#### [GOAL OF THE EXERCISE]
Wherever a picture appears, leave it out, and transcribe the rest of the records exactly.

(Saved entries)

=== Section Start ===

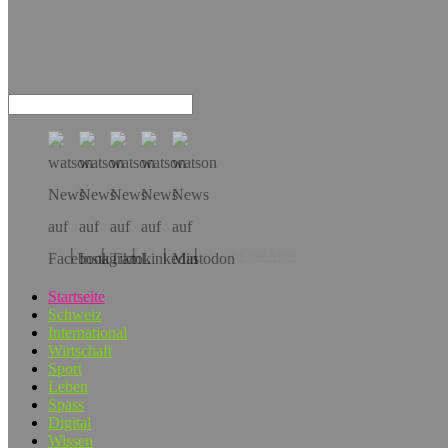
Hol dir die App!
Startseite
Schweiz
International
Wirtschaft
Sport
Leben
Spass
Digital
Wissen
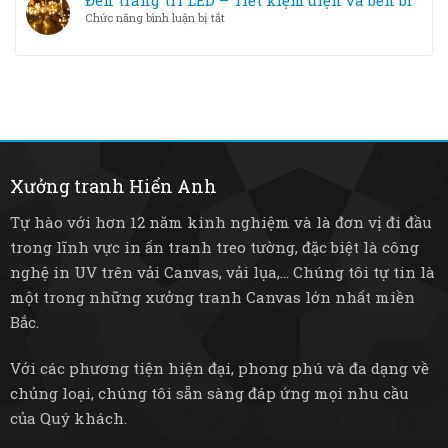
Đèn trang trí LED – Tiết kiệm điện và bền bỉ
Từ
trí
tốt
ở
Chức năng bình luận bị tắt
pha
thông
hơn?
Đèn
lê
minh
trang
sang
–
trí
trọng
Nâng
LED
đến
tầm
–
tre
không
Tiết
mây
gian
kiệm
mộc
sống
điện
mạc
và
Xưởng tranh Hiển Anh
bền
bỉ
Tự hào với hơn 12 năm kinh nghiệm và là đơn vị đi đầu
trong lĩnh vực in ấn tranh treo tường, đặc biệt là công
nghệ in UV trên vải Canvas, vải lụa,... Chúng tôi tự tin là
một trong những xưởng tranh Canvas lớn nhất miền
Bắc.
Với các phương tiện hiện đại, phong phú và đa dạng về
chủng loại, chúng tôi sẵn sàng đáp ứng mọi nhu cầu
của Quý khách.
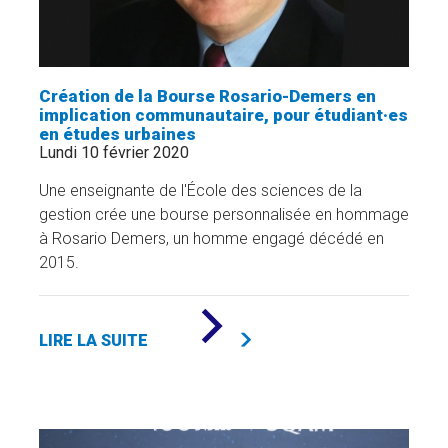
Création de la Bourse Rosario-Demers en
implication communautaire, pour étudiant·es
en études urbaines
Lundi 10 février 2020
Une enseignante de l'École des sciences de la
gestion crée une bourse personnalisée en hommage
à Rosario Demers, un homme engagé décédé en
2015.
DE
«
LIRE LA SUITE
CRÉATION
DE
LA
BOURSE
ROSARIO-
DEMERS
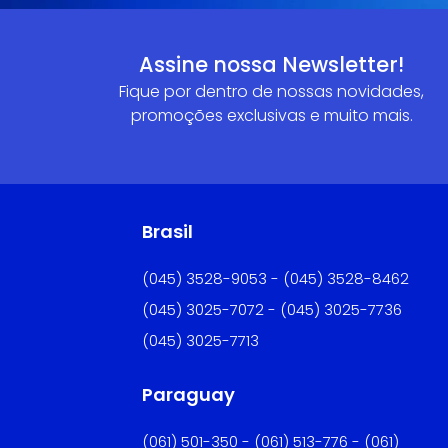
Assine nossa Newsletter!
Fique por dentro de nossas novidades,
promoções exclusivas e muito mais.
Brasil
(045) 3528-9053 - (045) 3528-8462
(045) 3025-7072 - (045) 3025-7736
(045) 3025-7713
Paraguay
(061) 501-350 - (061) 513-776 - (061)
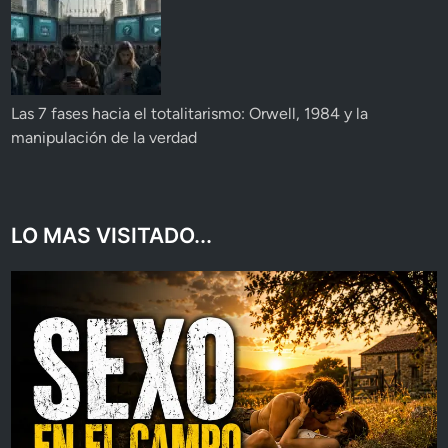
Las 7 fases hacia el totalitarismo: Orwell, 1984 y la
manipulación de la verdad
LO MAS VISITADO...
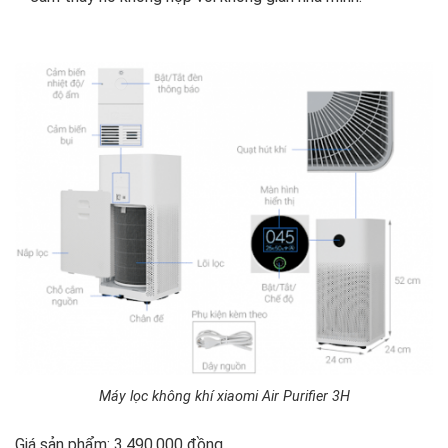
Máy lọc không khí xiaomi Air Purifier 3H
Giá sản phẩm: 3.490.000 đồng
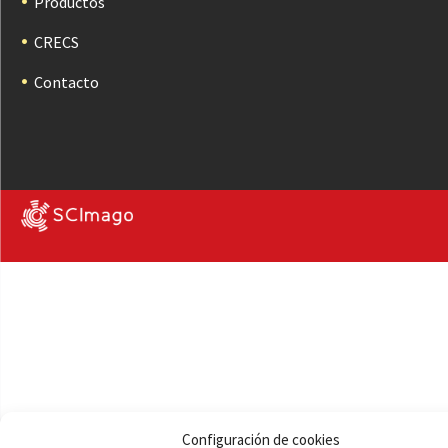
Productos
CRECS
Contacto
Configuración de cookies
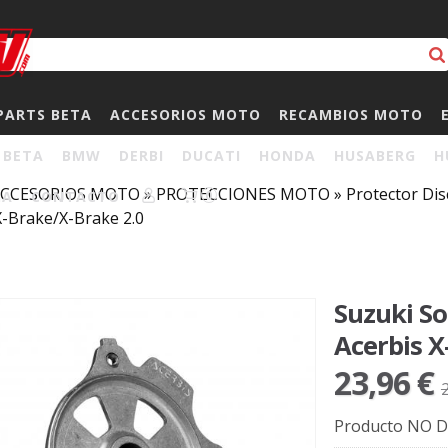
PARTS BETA
ACCESORIOS MOTO
RECAMBIOS MOTO
BETA
BMW
DERBI
DUCATI
HONDA
HUSABERG
H
CCESORIOS MOTO
»
PROTECCIONES MOTO
»
Protector Dis
HA
CONTACTO
0
X-Brake/X-Brake 2.0
Suzuki So
Acerbis X
23,96 €
Producto NO D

=== Section End ===

#### [EXERCISE OUTPUT]
Hol dir die App!
Startseite
Schweiz
International
Wirtschaft
Sport
Leben
Spass
Digital
Wissen
Đèn trang trí LED – Tiết kiệm điện và bền bỉ
Từ
trí
tốt
ở
Chức năng bình luận bị tắt
pha
thông
hơn?
Đèn
lê
minh
trang
sang
–
trí
trọng
Nâng
LED
đến
tầm
–
tre
không
Tiết
mây
gian
kiệm
mộc
sống
điện
mạc
và
Xưởng tranh Hiển Anh
bền
bỉ
Tự hào với hơn 12 năm kinh nghiệm và là đơn vị đi đầu
trong lĩnh vực in ấn tranh treo tường, đặc biệt là công
nghệ in UV trên vải Canvas, vải lụa,... Chúng tôi tự tin là
một trong những xưởng tranh Canvas lớn nhất miền
Bắc.
Với các phương tiện hiện đại, phong phú và đa dạng về
chủng loại, chúng tôi sẵn sàng đáp ứng mọi nhu cầu
của Quý khách.
Création de la Bourse Rosario-Demers en
implication communautaire, pour étudiant·es
en études urbaines
Lundi 10 février 2020
Une enseignante de l'École des sciences de la
gestion crée une bourse personnalisée en hommage
à Rosario Demers, un homme engagé décédé en
2015.
DE
«
LIRE LA SUITE
CRÉATION
DE
LA
BOURSE
ROSARIO-
DEMERS
Assine nossa Newsletter!
Fique por dentro de nossas novidades,
promoções exclusivas e muito mais.
Brasil
(045) 3528-9053 - (045) 3528-8462
(045) 3025-7072 - (045) 3025-7736
(045) 3025-7713
Paraguay
(061) 501-350 - (061) 513-776 - (061)
Las 7 fases hacia el totalitarismo: Orwell, 1984 y la
manipulación de la verdad
LO MAS VISITADO...
Máy lọc không khí xiaomi Air Purifier 3H
Giá sản phẩm: 3.490.000 đồng
Productos
CRECS
Contacto
Configuración de cookies
PARTS BETA
ACCESORIOS MOTO
RECAMBIOS MOTO
BETA
BMW
DERBI
DUCATI
HONDA
HUSABERG
H
CCESORIOS MOTO
»
PROTECCIONES MOTO
»
Protector Dis
HA
CONTACTO
0
X-Brake/X-Brake 2.0
Suzuki So
Acerbis X
23,96 €
Producto NO D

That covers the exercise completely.